In the face of a struggling economy and general hard times, it is hard to avoid the temptation to indulge in various mailing tactics that are not best practices, like dusting off older segments of mailing lists, significantly increasing mail volume, sending mail across channels where permission was not explicitly given, buying mailing lists, etc.
Some may argue that there is no harm engaging in squirrely practices in the interest of making the sale now and then cleaning up the results later – immediate gratification always feels good and makes the financial quarter’s bottom line look great – but… there are costs which may not be immediately obvious. One of them is annoying customers into abandoning a brand they used to love.
A couple of years ago I wrote a post about a major retailer that I’d bought from many times, over the course of 6 years or so. I was accustomed to getting an email a day with their special offer du jour, but in the weeks before Christmas they started sending me 2 a day, and then one day hit me with 3 in the space of a few hours. The third email was not only the tipping point for me in volume, but was also somewhat misleading. I unsubscribed in a fit of deep annoyance and never went back.

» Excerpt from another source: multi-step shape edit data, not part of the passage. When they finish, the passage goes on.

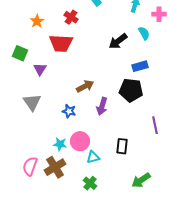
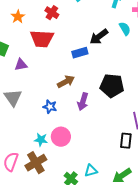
blue rectangle: (140, 66) -> (80, 53), moved
purple triangle: (40, 69) -> (21, 65), turned 48
black rectangle: (122, 146) -> (126, 141), moved
cyan triangle: (93, 157) -> (91, 171), moved

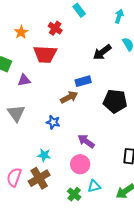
blue rectangle: (80, 53) -> (83, 81), moved
purple arrow: (83, 102) -> (86, 141), moved, turned 108
pink circle: (61, 137) -> (80, 164), moved

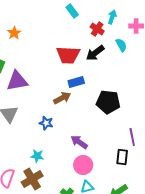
red cross: (55, 28) -> (97, 29), moved
red trapezoid: (45, 54) -> (68, 55), moved
purple triangle: (24, 80) -> (17, 81), size x1.6
pink circle: (80, 164) -> (83, 165), moved

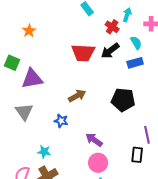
blue rectangle: (76, 82) -> (135, 63), moved
cyan star: (37, 156) -> (44, 152), moved

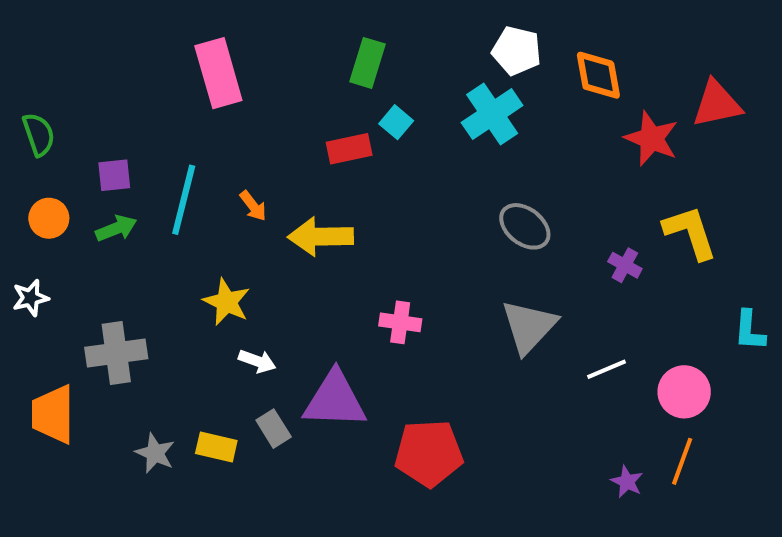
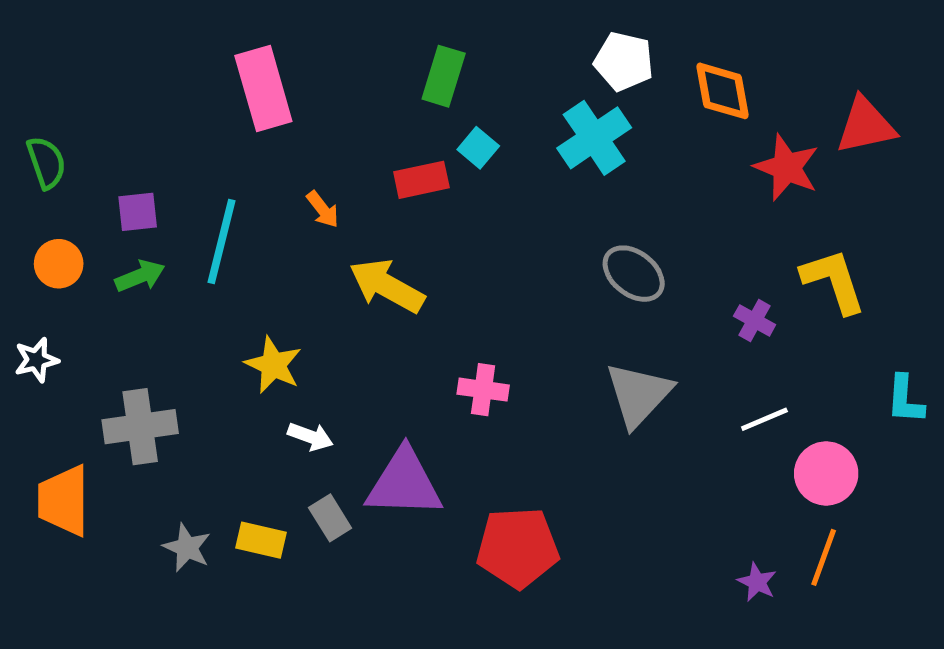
orange arrow: (253, 206) -> (323, 209), moved
yellow arrow: (321, 237) -> (387, 286), turned 30
white line: (607, 369) -> (764, 419), moved

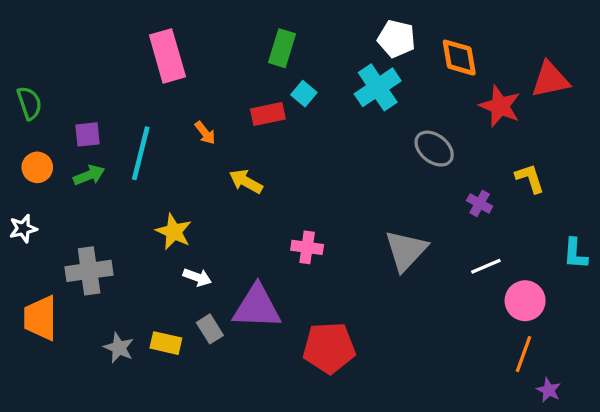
gray ellipse: (634, 274) -> (434, 149), moved
yellow L-shape: (834, 281) -> (530, 178), size x0.7
yellow arrow: (387, 286) -> (246, 181), size x0.7
purple star: (757, 582) -> (549, 390), moved

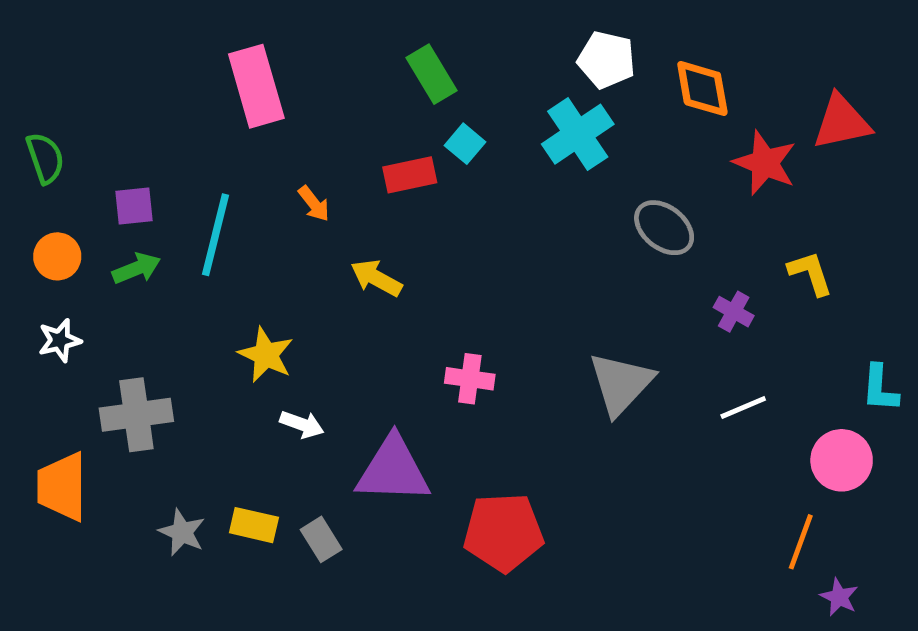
green rectangle: (282, 48) -> (431, 74), turned -48
white star: (23, 229) -> (60, 340), moved
pink circle: (525, 301) -> (842, 460), moved
gray rectangle: (210, 329) -> (321, 539), moved

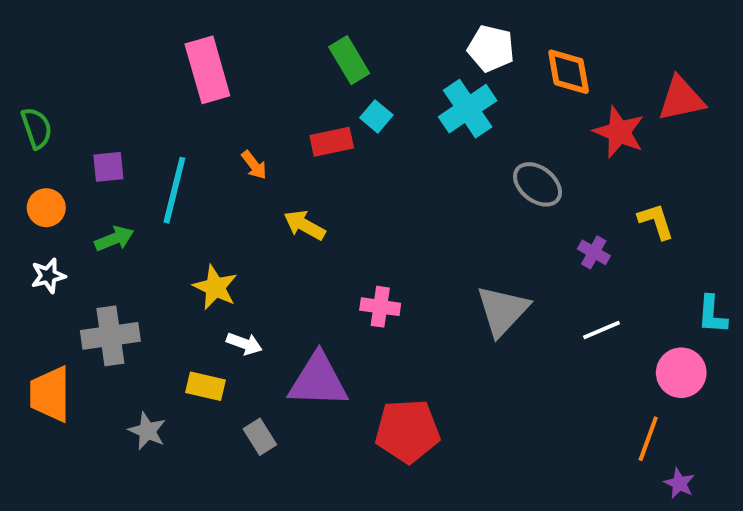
green arrow: (136, 268) -> (114, 239), moved
yellow rectangle: (254, 525) -> (205, 386), moved

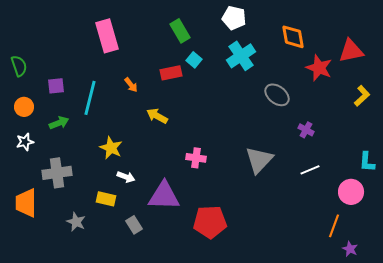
white pentagon: (491, 48) -> (234, 18), moved
yellow L-shape: (656, 221) -> (362, 96), moved, turned 65

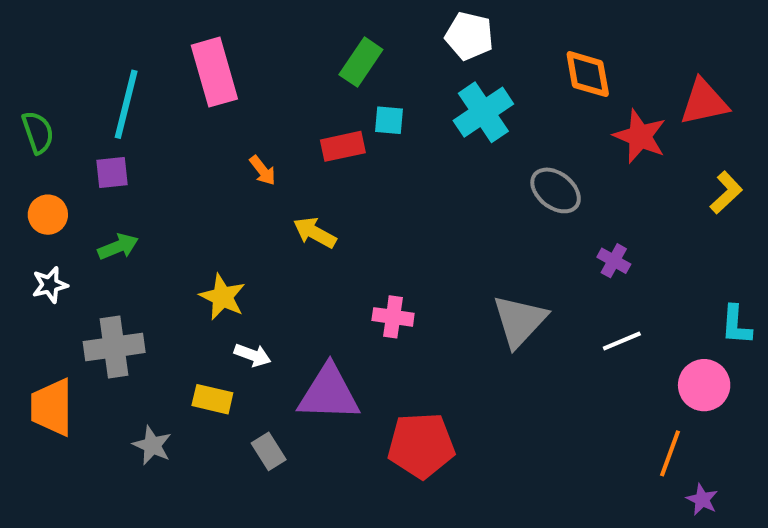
green rectangle: (180, 31) -> (361, 62), turned 65
cyan square: (194, 60) -> (389, 120), turned -35
cyan line: (90, 98) -> (126, 104), moved

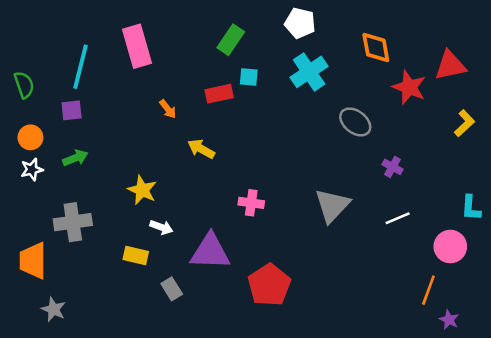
white star: (50, 285) -> (32, 169), moved
gray star: (152, 445) -> (54, 309), moved
red pentagon: (421, 445) -> (269, 285), turned -30

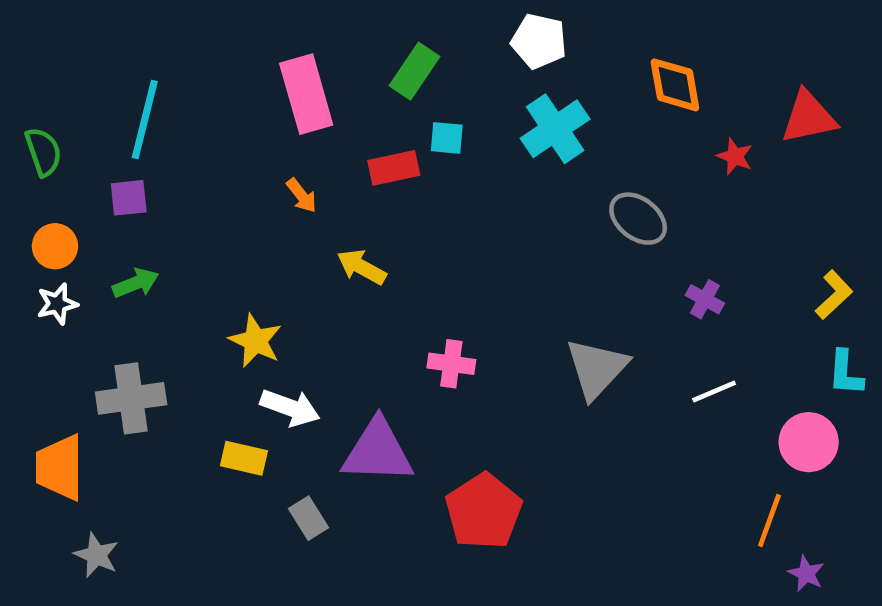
pink rectangle: (137, 46) -> (306, 94), moved
red star: (409, 87) -> (735, 156), size x0.6
yellow L-shape: (464, 123) -> (834, 295), moved
white arrow: (161, 227) -> (290, 408), size x1.4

Consider that over the years I had spent considerable money at this retailer and was quite prepared to continue doing so: they offered a good product at great prices along with good customer service, which is a hard combination to beat. In their attempt to get a larger share of the Christmas pie, though, they lost my future business and also that of my friends to whom I had been enthusiastically referring the site. Was the possible immediate short-term gain worth the loss of steady future business and referrals? Probably not.
Now is not the time to get creative with bad mailing practices: the amount of marketing mail people get this season is unarguably larger than normal which is already predisposed to being aggravating: irritating folks into making your marketing disappear – possibly for ever – is never a good idea. Buying mailing lists is never a good idea. Sending to stale old segments is never a good idea. All it takes is a couple of clicks from your recipients to make bad things happen to your good lists. Don’t be that guy!
Now is the time to make sure your lists are cleaned up, as low on invalid users as you can make them, and as fresh as possible. It is time to make sure your bounce handling is able to keep up with your volume. It is time to increase engagement and ROI by sending compelling email offers that people want, to people who asked to get them. Relevance, engagement, clean lists are the mantra!
May your email flow cleanly and profitably this Christmas season!
Excellent message Anna. People in the marketing game are customers too and like everyone else get fed up with inbox abuse. Even though I try to be a bit more forgiving of the more aggressive marketers than a more hypocritical me, it still grates when I see marketers ignoring the basics. It’s not a right to be invited into someone’s inbox, it’s a privilege and an expensive thing to abuse.